= EXERCISE OBJECTIVE =
All pictures are to be omitted while the lines starting at the line with "6/8開催■ホテル日航つくばサステ" and ending at the line with "供应链韧性是什么意思？" in the material below are retyped exactly, both ends included.

[DATA RECORDS — start]

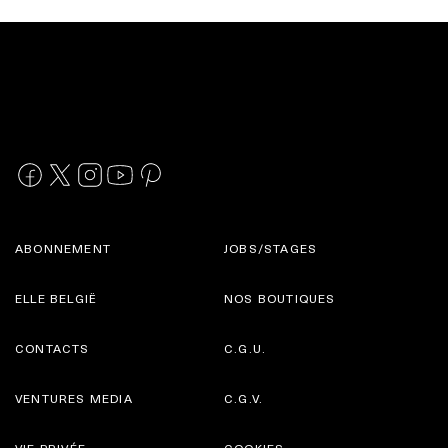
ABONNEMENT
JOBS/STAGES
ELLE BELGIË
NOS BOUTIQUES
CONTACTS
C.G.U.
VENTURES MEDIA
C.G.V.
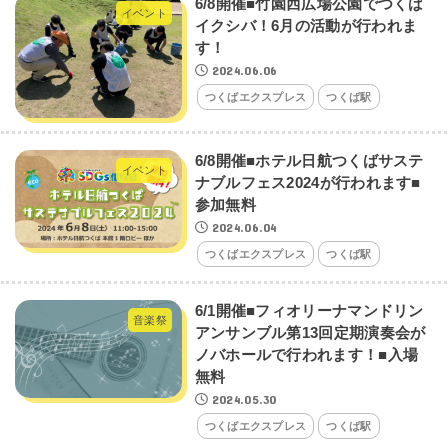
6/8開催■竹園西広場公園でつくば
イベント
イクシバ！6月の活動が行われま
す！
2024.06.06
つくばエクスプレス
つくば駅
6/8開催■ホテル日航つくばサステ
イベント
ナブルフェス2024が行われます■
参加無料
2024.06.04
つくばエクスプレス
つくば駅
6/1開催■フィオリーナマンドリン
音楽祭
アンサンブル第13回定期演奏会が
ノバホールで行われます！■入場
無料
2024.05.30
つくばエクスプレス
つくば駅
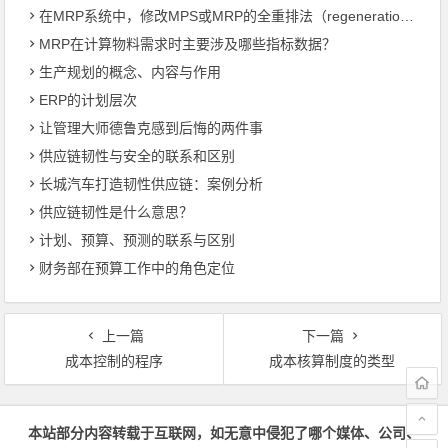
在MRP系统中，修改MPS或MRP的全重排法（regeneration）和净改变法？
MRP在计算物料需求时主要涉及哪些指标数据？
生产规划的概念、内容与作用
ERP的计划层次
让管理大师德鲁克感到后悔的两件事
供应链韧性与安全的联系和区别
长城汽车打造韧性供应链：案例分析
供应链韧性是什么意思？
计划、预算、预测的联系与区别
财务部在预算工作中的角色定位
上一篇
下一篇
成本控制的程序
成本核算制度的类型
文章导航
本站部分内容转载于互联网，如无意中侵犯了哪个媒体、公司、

[DATA RECORDS — finish]
[DATA RECORDS — start]

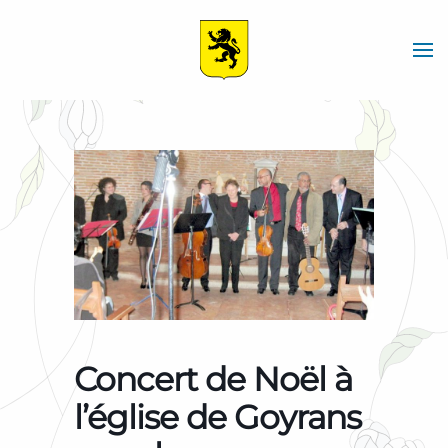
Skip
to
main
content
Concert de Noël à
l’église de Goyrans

[DATA RECORDS — finish]
[DATA RECORDS — start]

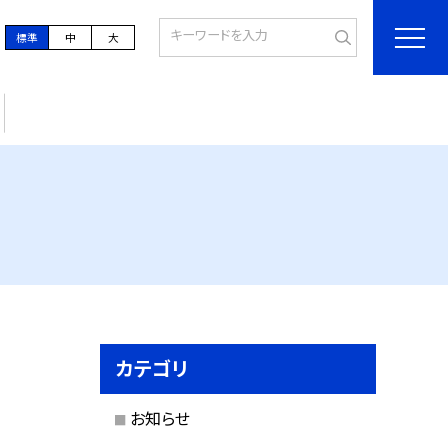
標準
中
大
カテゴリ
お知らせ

[DATA RECORDS — finish]

= RESULT FOR THIS TASK =
6/8開催■ホテル日航つくばサステ
イベント
ナブルフェス2024が行われます■
参加無料
2024.06.04
つくばエクスプレス
つくば駅
6/1開催■フィオリーナマンドリン
音楽祭
アンサンブル第13回定期演奏会が
ノバホールで行われます！■入場
無料
2024.05.30
つくばエクスプレス
つくば駅
在MRP系统中，修改MPS或MRP的全重排法（regeneration）和净改变法？
MRP在计算物料需求时主要涉及哪些指标数据？
生产规划的概念、内容与作用
ERP的计划层次
让管理大师德鲁克感到后悔的两件事
供应链韧性与安全的联系和区别
长城汽车打造韧性供应链：案例分析
供应链韧性是什么意思？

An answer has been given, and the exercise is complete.